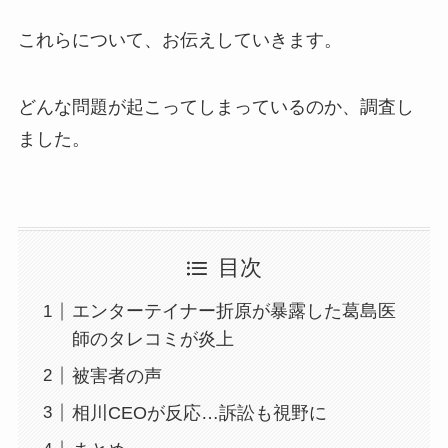
これらについて、お伝えしていきます。
どんな問題が起こってしまっているのか、調査し
ました。
目次
エンターテイナー折原が暴露した葛島医
師のタレコミが炎上
被害者の声
相川CEOが反応…訴訟も視野に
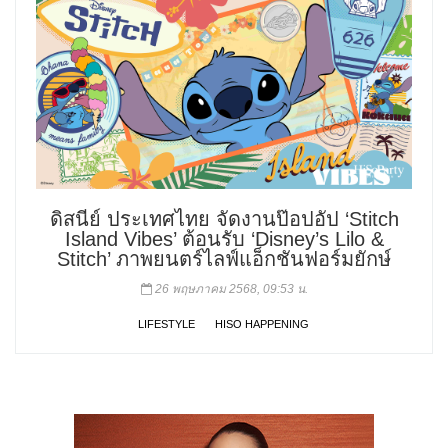
ดิสนีย์ ประเทศไทย จัดงานป๊อปอัป ‘Stitch
Island Vibes’ ต้อนรับ ‘Disney’s Lilo &
Stitch’ ภาพยนตร์ไลฟ์แอ็กชันฟอร์มยักษ์
26 พฤษภาคม 2568, 09:53 น.
LIFESTYLE
HISO HAPPENING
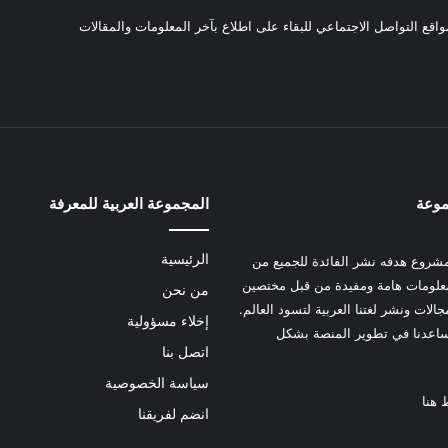
واقع التواصل الاجتماعي للبقاء على اطلاع بآخر المعلومات والمقالات
موعة
المجموعة العربية للمعرفة
الرئيسية
شروع هدفه نشر الفائدة للجميع من
علومات هامة ومفيدة من قبل مختصين
من نحن
الات ونشر لغتنا العربية لتسود العالم.
إخلاء مسؤولية
عدنا في تطوير المنصة بشكل
اتصل بنا
سياسة الخصوصية
 هنا
انضم لفريقنا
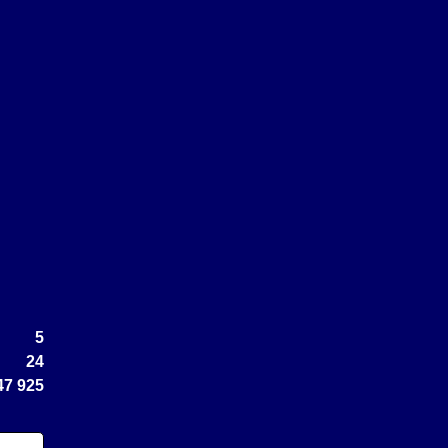
5
24
47 925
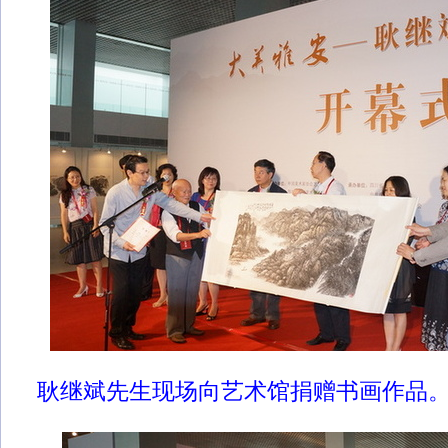
耿继斌先生现场向艺术馆捐赠书画作品。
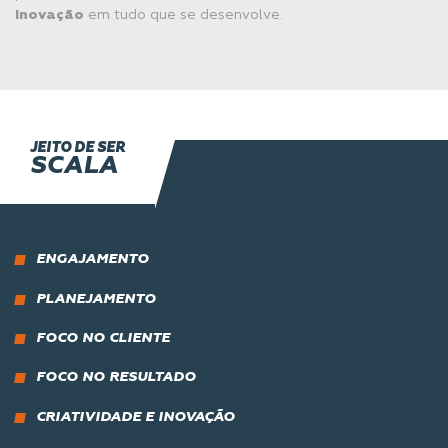
Inovação
em tudo que se desenvolve.
JEITO DE SER
SCALA
ENGAJAMENTO
PLANEJAMENTO
FOCO NO CLIENTE
FOCO NO RESULTADO
CRIATIVIDADE E INOVAÇÃO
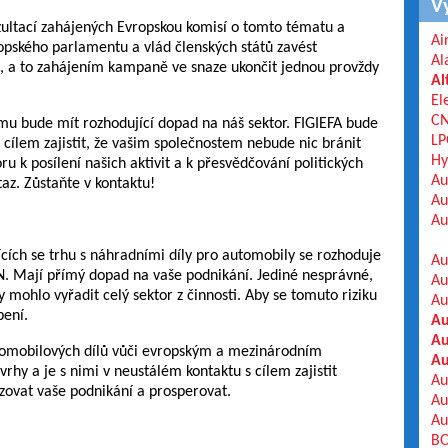
V
zultací zahájených Evropskou komisí o tomto tématu a
Ai
opského parlamentu a vlád členských států zavést
Al
i, a to zahájením kampaně ve snaze ukončit jednou provždy
Al
El
C
ému bude mít rozhodující dopad na náš sektor. FIGIEFA bude
LP
s cílem zajistit, že vašim společnostem nebude nic bránit
Hy
 k posílení našich aktivit a k přesvědčování politických
Au
taz. Zůstaňte v kontaktu!
Au
Au
cích se trhu s náhradními díly pro automobily se rozhoduje
Au
N. Mají přímý dopad na vaše podnikání. Jediné nesprávné,
Au
mohlo vyřadit celý sektor z činnosti. Aby se tomuto riziku
Au
pení.
Au
Au
utomobilových dílů vůči evropským a mezinárodním
Au
vrhy a je s nimi v neustálém kontaktu s cílem zajistit
Au
zovat vaše podnikání a prosperovat.
Au
Au
BO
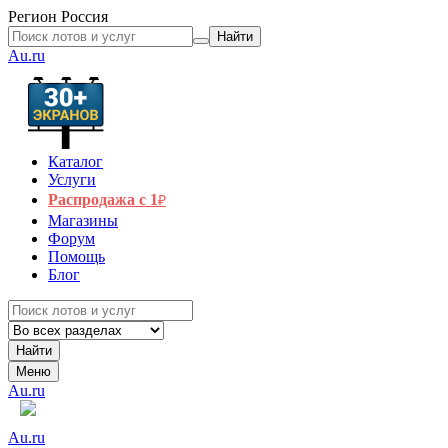
Регион
Россия
Найти
Au.ru
Каталог
Услуги
Распродажа с 1
₽
Магазины
Форум
Помощь
Блог
Найти
Меню
Au.ru
Au.ru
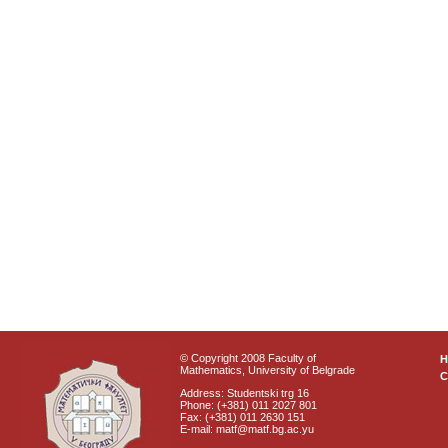
© Copyright 2008 Faculty of
Mathematics, University of Belgrade
C
Address: Studentski trg 16
Phone: (+381) 011 2027 801
Fax: (+381) 011 2630 151
E-mail: matf@matf.bg.ac.yu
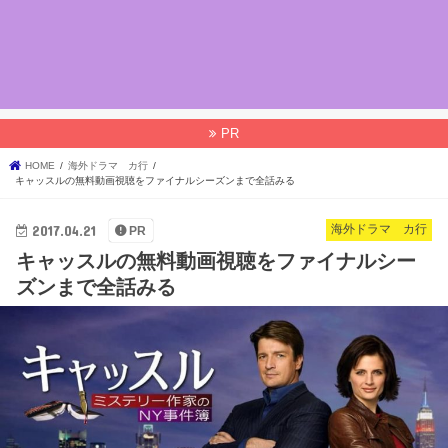
PR
HOME
海外ドラマ カ行
キャッスルの無料動画視聴をファイナルシーズンまで全話みる
2017.04.21
海外ドラマ カ行
PR
キャッスルの無料動画視聴をファイナルシー
ズンまで全話みる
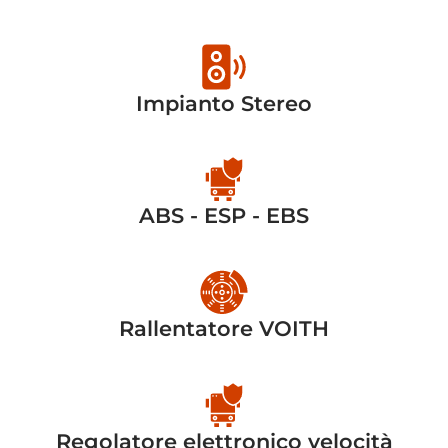
Impianto Stereo
ABS - ESP - EBS
Rallentatore VOITH
Regolatore elettronico velocità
■ ■ ■ ■ ■ ■ ■
What the exercise asks
Any picture in the material is to be dropped; the rest is repeated exactly.

Task result
これらについて、お伝えしていきます。
どんな問題が起こってしまっているのか、調査し
ました。
目次
エンターテイナー折原が暴露した葛島医
師のタレコミが炎上
被害者の声
相川CEOが反応…訴訟も視野に
ดิสนีย์ ประเทศไทย จัดงานป๊อปอัป ‘Stitch
Island Vibes’ ต้อนรับ ‘Disney’s Lilo &
Stitch’ ภาพยนตร์ไลฟ์แอ็กชันฟอร์มยักษ์
26 พฤษภาคม 2568, 09:53 น.
LIFESTYLE
HISO HAPPENING
واقع التواصل الاجتماعي للبقاء على اطلاع بآخر المعلومات والمقالات
موعة
المجموعة العربية للمعرفة
الرئيسية
شروع هدفه نشر الفائدة للجميع من
علومات هامة ومفيدة من قبل مختصين
من نحن
الات ونشر لغتنا العربية لتسود العالم.
إخلاء مسؤولية
عدنا في تطوير المنصة بشكل
اتصل بنا
سياسة الخصوصية
 هنا
انضم لفريقنا
5
24
47 925
耿继斌先生现场向艺术馆捐赠书画作品。
Inovação
em tudo que se desenvolve.
JEITO DE SER
SCALA
ENGAJAMENTO
PLANEJAMENTO
FOCO NO CLIENTE
FOCO NO RESULTADO
CRIATIVIDADE E INOVAÇÃO
V
zultací zahájených Evropskou komisí o tomto tématu a
Ai
opského parlamentu a vlád členských států zavést
Al
i, a to zahájením kampaně ve snaze ukončit jednou provždy
Al
El
C
ému bude mít rozhodující dopad na náš sektor. FIGIEFA bude
LP
s cílem zajistit, že vašim společnostem nebude nic bránit
Hy
 k posílení našich aktivit a k přesvědčování politických
Au
taz. Zůstaňte v kontaktu!
Au
Au
cích se trhu s náhradními díly pro automobily se rozhoduje
Au
N. Mají přímý dopad na vaše podnikání. Jediné nesprávné,
Au
mohlo vyřadit celý sektor z činnosti. Aby se tomuto riziku
Au
pení.
Au
Au
utomobilových dílů vůči evropským a mezinárodním
Au
vrhy a je s nimi v neustálém kontaktu s cílem zajistit
Au
zovat vaše podnikání a prosperovat.
Au
Au
BO
Регион
Россия
Найти
Au.ru
Каталог
Услуги
Распродажа с 1
₽
Магазины
Форум
Помощь
Блог
Найти
Меню
Au.ru
Au.ru
© Copyright 2008 Faculty of
Mathematics, University of Belgrade
C
Address: Studentski trg 16
Phone: (+381) 011 2027 801
Fax: (+381) 011 2630 151
E-mail: matf@matf.bg.ac.yu
PR
HOME
海外ドラマ カ行
キャッスルの無料動画視聴をファイナルシーズンまで全話みる
2017.04.21
海外ドラマ カ行
PR
キャッスルの無料動画視聴をファイナルシー
ズンまで全話みる
Impianto Stereo
ABS - ESP - EBS
Rallentatore VOITH
Regolatore elettronico velocità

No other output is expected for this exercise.